- [TO DO]: Hunt for the word "Ctrl" across the entries below, copying each line that holds it.

- [GIVEN RECORDS]:

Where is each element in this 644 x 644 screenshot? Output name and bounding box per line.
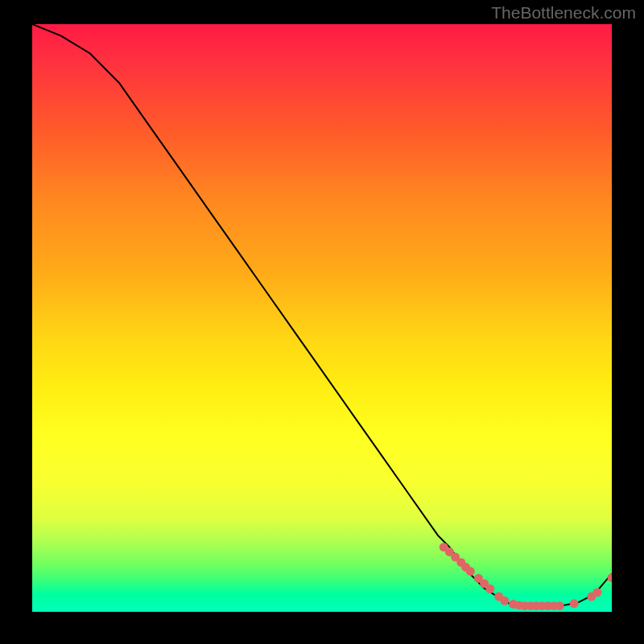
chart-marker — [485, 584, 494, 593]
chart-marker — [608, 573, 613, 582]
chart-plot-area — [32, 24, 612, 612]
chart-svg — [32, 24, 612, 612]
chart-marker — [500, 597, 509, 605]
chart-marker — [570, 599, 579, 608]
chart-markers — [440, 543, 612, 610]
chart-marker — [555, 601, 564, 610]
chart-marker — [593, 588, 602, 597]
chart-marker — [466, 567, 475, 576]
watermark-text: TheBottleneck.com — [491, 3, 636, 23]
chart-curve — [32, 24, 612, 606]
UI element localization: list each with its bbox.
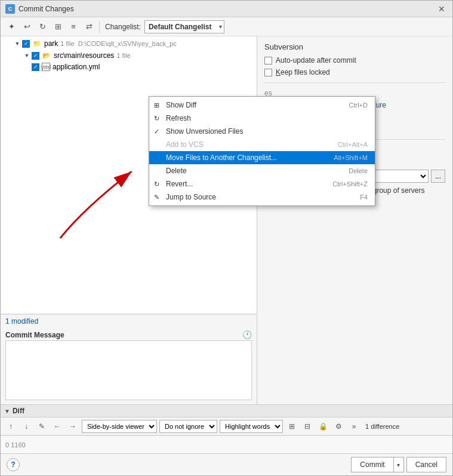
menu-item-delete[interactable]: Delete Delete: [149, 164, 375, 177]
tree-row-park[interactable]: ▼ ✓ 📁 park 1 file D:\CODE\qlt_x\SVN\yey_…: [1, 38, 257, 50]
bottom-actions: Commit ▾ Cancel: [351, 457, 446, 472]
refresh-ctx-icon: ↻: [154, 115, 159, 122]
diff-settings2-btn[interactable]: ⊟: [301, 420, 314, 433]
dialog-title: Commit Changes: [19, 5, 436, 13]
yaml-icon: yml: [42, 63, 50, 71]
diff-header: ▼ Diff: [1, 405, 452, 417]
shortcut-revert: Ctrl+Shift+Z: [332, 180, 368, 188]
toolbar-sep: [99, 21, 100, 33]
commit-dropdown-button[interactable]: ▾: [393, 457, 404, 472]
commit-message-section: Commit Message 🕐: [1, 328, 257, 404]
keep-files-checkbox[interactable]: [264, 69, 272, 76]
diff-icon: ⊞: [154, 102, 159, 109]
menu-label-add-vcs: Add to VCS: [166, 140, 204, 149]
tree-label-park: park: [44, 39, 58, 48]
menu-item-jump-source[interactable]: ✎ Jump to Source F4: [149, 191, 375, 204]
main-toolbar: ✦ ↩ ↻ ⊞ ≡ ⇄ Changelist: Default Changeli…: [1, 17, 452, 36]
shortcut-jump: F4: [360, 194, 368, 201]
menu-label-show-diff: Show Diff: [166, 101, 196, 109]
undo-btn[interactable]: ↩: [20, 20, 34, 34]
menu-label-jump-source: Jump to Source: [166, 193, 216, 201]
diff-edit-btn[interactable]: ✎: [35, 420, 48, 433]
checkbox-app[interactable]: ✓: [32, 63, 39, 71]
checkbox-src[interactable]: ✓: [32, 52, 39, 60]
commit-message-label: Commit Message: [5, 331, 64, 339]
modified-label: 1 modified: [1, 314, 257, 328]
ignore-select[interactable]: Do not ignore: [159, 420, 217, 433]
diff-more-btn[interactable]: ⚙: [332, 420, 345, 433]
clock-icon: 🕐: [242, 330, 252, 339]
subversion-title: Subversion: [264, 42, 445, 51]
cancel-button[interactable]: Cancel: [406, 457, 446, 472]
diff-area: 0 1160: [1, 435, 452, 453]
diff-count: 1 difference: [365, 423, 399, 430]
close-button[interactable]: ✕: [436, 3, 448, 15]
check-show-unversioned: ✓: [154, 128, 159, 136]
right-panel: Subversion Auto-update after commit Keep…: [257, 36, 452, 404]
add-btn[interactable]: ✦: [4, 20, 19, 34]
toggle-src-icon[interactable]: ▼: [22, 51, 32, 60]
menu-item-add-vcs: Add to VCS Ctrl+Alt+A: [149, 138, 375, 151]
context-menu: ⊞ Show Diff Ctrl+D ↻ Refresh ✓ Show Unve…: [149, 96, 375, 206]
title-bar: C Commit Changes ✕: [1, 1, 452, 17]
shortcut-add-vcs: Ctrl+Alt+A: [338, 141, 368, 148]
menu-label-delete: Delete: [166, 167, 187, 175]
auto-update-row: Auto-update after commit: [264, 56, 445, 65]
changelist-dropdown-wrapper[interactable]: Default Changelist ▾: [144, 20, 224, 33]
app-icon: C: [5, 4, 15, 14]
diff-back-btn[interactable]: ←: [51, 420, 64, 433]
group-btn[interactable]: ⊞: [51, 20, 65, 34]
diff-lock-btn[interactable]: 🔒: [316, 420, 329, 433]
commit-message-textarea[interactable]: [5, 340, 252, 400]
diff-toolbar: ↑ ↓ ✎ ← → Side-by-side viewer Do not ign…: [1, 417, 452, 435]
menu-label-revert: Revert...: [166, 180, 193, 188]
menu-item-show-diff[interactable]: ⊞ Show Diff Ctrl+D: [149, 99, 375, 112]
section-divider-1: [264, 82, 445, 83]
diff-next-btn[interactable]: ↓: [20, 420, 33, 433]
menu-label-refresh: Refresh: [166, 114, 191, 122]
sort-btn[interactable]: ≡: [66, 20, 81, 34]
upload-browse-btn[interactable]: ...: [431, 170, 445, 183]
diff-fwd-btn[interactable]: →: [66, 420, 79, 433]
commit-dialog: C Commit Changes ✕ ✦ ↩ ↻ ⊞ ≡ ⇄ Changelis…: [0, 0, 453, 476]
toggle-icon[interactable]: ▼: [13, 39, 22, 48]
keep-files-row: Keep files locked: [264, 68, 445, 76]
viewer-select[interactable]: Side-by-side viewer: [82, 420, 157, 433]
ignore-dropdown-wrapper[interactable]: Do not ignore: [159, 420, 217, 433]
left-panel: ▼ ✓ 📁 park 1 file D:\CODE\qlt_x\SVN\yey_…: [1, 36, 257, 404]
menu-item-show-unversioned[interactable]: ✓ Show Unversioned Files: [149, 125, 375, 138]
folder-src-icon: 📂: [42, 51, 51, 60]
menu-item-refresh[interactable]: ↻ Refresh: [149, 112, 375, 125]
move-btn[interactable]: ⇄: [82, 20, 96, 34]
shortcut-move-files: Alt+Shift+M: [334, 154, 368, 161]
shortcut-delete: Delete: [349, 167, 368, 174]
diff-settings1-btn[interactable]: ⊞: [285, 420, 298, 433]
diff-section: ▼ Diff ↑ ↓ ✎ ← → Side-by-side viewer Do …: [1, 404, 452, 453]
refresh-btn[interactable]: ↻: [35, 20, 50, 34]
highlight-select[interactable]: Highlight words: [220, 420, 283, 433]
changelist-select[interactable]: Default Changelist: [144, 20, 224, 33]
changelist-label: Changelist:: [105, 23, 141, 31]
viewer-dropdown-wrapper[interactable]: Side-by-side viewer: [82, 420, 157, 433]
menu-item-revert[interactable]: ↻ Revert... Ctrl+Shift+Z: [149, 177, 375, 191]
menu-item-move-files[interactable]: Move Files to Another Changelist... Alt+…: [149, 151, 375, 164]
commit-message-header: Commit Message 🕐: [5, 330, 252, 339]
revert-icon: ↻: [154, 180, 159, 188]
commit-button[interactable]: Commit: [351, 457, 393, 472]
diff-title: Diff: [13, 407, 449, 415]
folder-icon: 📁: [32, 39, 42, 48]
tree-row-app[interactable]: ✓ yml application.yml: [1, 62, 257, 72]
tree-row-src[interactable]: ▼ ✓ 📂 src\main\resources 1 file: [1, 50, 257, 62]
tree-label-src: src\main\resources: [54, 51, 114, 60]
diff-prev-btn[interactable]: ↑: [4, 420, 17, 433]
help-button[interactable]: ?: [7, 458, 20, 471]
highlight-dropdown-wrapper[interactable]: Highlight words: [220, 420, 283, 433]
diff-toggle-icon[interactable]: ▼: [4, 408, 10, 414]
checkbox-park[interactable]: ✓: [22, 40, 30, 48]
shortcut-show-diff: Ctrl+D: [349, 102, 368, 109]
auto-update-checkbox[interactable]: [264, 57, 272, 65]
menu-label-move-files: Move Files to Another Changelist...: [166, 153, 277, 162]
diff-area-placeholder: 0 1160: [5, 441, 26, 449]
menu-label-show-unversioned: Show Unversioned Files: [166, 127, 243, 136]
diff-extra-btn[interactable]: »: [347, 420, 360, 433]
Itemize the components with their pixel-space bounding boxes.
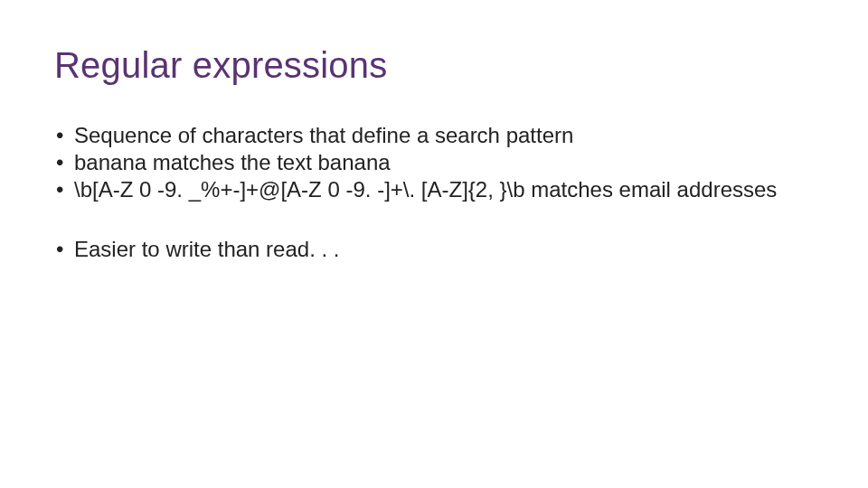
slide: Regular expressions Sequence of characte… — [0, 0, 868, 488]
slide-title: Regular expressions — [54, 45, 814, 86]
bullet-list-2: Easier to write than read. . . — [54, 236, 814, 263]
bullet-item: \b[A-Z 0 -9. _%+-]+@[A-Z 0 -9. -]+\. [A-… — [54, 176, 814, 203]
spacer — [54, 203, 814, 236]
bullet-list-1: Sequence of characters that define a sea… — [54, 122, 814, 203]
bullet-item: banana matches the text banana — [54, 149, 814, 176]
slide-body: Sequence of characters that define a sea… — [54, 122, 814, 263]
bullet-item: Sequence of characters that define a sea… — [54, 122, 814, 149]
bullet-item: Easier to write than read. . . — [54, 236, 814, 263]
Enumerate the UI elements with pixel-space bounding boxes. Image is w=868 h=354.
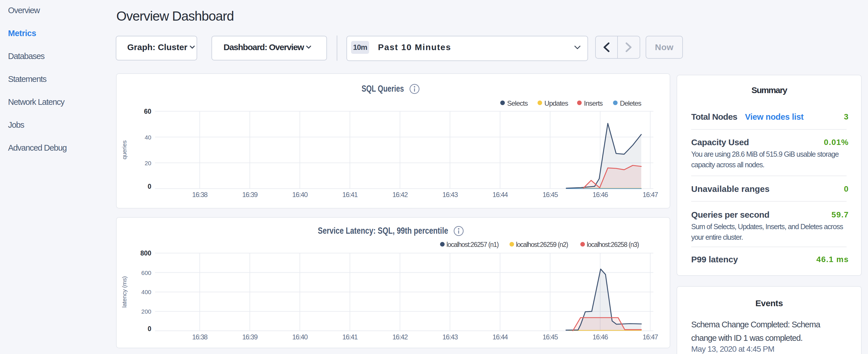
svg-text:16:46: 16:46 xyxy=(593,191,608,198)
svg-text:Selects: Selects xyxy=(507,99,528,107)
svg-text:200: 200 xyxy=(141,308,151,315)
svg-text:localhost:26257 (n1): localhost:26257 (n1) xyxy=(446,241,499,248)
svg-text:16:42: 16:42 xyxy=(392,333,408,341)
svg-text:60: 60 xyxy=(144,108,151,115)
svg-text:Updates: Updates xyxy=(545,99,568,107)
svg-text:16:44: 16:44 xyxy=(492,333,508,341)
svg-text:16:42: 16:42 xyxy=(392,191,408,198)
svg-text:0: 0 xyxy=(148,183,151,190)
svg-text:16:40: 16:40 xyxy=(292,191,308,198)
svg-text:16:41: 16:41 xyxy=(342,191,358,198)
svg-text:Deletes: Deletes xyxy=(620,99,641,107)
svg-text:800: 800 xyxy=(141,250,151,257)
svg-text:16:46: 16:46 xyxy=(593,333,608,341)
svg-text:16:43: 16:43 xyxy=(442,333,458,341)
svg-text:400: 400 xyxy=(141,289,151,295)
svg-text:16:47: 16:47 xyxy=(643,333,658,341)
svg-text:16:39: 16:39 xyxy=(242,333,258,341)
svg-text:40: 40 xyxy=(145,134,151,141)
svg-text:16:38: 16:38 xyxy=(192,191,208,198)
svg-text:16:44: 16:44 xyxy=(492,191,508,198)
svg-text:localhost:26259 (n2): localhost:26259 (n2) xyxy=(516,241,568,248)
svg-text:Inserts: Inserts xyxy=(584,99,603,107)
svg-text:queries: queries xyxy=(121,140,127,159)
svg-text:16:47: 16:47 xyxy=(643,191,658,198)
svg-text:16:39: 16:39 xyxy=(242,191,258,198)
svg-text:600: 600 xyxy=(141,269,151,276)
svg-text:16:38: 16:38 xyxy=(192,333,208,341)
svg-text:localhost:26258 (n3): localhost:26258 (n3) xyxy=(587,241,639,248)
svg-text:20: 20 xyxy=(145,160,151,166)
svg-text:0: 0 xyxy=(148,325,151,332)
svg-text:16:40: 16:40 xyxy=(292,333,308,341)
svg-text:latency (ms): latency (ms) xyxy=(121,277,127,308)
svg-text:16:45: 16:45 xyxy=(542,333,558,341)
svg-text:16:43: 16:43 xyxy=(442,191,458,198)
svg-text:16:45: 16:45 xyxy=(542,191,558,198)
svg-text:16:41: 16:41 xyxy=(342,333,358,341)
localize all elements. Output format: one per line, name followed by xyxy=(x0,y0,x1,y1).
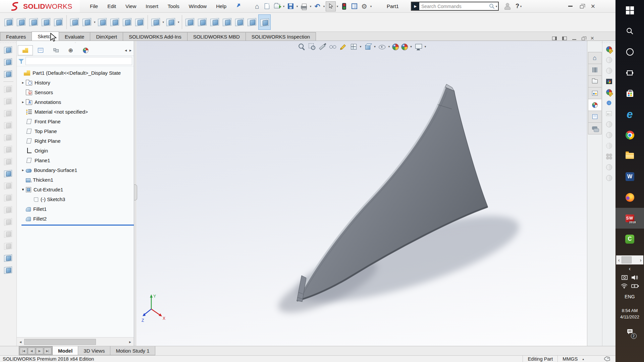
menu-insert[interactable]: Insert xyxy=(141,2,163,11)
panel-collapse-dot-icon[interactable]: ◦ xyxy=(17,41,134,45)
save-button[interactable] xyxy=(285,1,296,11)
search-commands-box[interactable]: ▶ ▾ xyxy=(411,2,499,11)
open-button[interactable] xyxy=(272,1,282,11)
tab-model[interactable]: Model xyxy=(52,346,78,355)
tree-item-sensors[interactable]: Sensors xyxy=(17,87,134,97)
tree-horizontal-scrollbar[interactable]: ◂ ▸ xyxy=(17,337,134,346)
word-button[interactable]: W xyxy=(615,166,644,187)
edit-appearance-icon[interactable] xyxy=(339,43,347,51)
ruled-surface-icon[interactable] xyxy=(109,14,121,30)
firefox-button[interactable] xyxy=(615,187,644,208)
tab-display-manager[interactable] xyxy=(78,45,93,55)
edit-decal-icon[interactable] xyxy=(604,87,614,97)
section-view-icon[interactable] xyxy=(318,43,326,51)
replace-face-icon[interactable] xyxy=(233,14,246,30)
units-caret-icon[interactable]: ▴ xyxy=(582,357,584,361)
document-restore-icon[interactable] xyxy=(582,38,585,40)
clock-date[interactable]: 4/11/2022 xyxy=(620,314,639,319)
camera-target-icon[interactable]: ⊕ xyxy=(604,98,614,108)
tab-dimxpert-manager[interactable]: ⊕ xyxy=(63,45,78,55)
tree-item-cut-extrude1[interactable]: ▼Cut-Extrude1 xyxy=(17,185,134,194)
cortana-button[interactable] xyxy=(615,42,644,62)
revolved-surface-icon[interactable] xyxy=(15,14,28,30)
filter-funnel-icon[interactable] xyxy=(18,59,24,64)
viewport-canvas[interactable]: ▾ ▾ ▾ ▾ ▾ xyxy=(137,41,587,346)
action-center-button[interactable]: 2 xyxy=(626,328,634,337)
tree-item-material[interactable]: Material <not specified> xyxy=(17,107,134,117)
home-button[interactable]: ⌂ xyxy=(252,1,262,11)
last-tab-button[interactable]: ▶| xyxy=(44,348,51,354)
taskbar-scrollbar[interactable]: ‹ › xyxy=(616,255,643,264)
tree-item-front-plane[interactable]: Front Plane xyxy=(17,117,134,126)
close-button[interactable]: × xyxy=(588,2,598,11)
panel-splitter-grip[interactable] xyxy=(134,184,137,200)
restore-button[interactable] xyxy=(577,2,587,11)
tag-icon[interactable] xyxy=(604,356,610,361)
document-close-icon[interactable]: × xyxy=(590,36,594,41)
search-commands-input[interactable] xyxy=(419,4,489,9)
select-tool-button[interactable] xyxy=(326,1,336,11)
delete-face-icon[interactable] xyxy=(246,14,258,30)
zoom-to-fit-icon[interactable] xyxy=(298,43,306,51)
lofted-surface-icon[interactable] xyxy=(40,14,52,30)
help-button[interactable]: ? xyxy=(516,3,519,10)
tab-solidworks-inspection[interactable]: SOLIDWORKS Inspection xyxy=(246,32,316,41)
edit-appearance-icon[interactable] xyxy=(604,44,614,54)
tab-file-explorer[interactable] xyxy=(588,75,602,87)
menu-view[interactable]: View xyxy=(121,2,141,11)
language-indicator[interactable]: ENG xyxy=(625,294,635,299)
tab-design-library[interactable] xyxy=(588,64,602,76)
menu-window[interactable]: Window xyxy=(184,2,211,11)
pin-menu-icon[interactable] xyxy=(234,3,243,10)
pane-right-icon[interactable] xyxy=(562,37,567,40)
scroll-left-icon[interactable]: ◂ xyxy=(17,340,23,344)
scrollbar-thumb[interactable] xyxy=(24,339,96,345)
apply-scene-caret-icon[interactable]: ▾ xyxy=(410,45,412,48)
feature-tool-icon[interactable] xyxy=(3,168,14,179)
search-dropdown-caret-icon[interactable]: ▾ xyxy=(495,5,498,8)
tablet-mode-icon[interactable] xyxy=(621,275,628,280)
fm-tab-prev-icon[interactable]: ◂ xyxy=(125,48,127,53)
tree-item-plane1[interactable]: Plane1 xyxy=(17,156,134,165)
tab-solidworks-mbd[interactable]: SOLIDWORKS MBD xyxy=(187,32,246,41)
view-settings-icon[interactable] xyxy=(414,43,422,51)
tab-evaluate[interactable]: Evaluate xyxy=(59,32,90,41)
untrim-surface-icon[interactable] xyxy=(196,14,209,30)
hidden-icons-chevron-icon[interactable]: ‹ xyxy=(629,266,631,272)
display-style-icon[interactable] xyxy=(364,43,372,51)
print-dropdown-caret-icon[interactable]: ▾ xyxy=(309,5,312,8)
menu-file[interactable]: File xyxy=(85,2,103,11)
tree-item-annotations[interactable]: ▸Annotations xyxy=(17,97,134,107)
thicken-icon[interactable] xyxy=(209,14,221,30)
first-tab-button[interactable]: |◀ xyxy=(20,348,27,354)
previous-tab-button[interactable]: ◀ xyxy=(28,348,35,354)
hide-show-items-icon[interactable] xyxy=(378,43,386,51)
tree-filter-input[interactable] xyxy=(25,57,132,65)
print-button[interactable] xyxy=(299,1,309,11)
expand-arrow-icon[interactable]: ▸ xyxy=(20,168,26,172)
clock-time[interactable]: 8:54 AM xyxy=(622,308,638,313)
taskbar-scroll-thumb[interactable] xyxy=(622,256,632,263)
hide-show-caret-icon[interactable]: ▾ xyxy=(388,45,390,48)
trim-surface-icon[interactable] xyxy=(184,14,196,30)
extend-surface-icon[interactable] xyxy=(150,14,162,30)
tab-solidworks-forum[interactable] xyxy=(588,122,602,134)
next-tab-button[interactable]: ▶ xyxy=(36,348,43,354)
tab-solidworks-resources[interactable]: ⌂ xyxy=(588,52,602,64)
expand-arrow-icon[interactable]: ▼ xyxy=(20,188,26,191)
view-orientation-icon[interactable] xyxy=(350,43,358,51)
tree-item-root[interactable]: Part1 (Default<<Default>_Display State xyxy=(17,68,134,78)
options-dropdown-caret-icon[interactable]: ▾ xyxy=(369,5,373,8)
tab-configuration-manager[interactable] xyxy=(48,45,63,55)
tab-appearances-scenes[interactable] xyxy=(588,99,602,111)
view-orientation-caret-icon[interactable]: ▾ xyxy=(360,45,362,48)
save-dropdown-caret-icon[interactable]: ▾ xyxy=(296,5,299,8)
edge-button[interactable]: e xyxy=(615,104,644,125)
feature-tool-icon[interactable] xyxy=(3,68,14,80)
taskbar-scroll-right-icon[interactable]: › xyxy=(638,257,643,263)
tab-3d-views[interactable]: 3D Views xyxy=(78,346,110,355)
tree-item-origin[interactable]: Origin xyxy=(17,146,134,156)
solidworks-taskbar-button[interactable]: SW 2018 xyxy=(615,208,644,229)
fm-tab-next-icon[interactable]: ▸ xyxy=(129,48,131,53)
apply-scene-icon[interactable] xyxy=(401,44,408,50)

- [YOUR SOLUTION]:
shortcut-revert: Ctrl+Shift+Z: [332, 180, 368, 188]
menu-item-add-vcs: Add to VCS Ctrl+Alt+A: [149, 138, 375, 151]
context-menu: ⊞ Show Diff Ctrl+D ↻ Refresh ✓ Show Unve…: [149, 96, 375, 206]
shortcut-add-vcs: Ctrl+Alt+A: [338, 141, 368, 148]
menu-item-show-diff[interactable]: ⊞ Show Diff Ctrl+D: [149, 99, 375, 112]
menu-item-revert[interactable]: ↻ Revert... Ctrl+Shift+Z: [149, 177, 375, 191]
shortcut-show-diff: Ctrl+D: [349, 102, 368, 109]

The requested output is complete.